In last two decades, more than thousands of listed companies have been suspended from the stock exchanges. A vast majority of it became penny stocks before their eventual suspension. So, there is every possibility that the stock that you choose may fall like ninepins before its ultimate suspension. That said, before you enter into a penny stock, you need to have a well-planned exit strategy. Before eyeing on profits, make allowance for the losses with a strict stoploss. "You have to be ruthless when it comes to penny stocks. No emotion. Consider prices as points. If you have bought a stock at Rs 2, you wouldn't want to sell it at Rs 1. But if you treat it as a game, you would exit just when you make losses because you never know how market will make you exit later. If I know how to exit from a stock, then for me Reliance Industries and Reliance Power both are same," says Bhauka.  

How to spot next multibaggers

If you are a serious investor, genuinely willing to pick winners in penny stocks instead of making speculations, there are ways to go about it. "Keep a track of penny stocks which have been hitting 52-week highs consistently. No stock will become multibagger without hitting multiple fresh highs. Once you have a list of it, study their fundamentals. The same holds true for micro and smallcaps also. There could be two types of firms in the list- the likes of Bajaj Finance or Vikas Proppent. Latter is a momentum play but former a winning pick," he says.  

Vivek Bajaj, Co Founder StockEdge says Avanti Feeds was around Rs 2 in 2010 and now is around Rs 480 with a market cap of Rs 6,500 crore. "What made it stand apart is its management quality, vision, right sector and unique 'moat' by the company in that business. The company was founded in the year 1993 by renowned industrialist late Alluri Venkateswara Rao with a vision to support the aqua farmers and take the industry to new heights. His son, A. Indra Kumar, a young technocrat, expanded the empire to new horizons following the footsteps of his father. The Blue Revolution characterised by proliferation of aqua farms needed support for their growth. Avanti Feeds met the requirement of a nascent industry by manufacturing international quality feed for shrimp farming," says Bajaj.

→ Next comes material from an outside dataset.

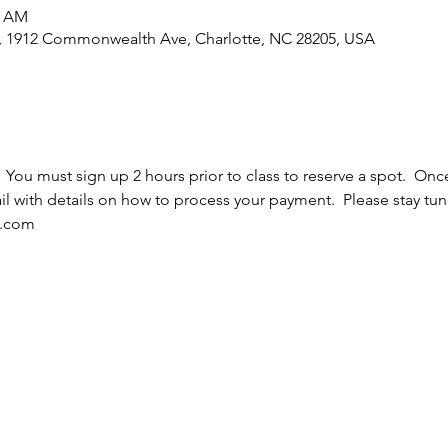
5 AM
e, 1912 Commonwealth Ave, Charlotte, NC 28205, USA
  You must sign up 2 hours prior to class to reserve a spot.  Once
l with details on how to process your payment.  Please stay tun
l.com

Thus, if you do have to pick winners in the existing market scenario, start with selecting sectors which could lead the next bull rally. Bajaj sees NBFC, Consumer Durables, Healthcare, Logistics, Telecom, Capital Goods and Automobile (two-wheelers) as the next growth drivers. Spot the stocks with multiple 52-week highs and zero in on the ones with good fundamentals -- visible revenues and profits and higher promoter holdings. Avoid the ones with heavy debt and higher pledged shares of promoters. But remember that it's a high-gambling game. More often than not people privy to privileged information about these firms gamble in their stocks. If you are experienced enough to take on the risks, you may bet on these stocks, otherwise not more than 5-10 per cent of the portfolio should be exposed to it.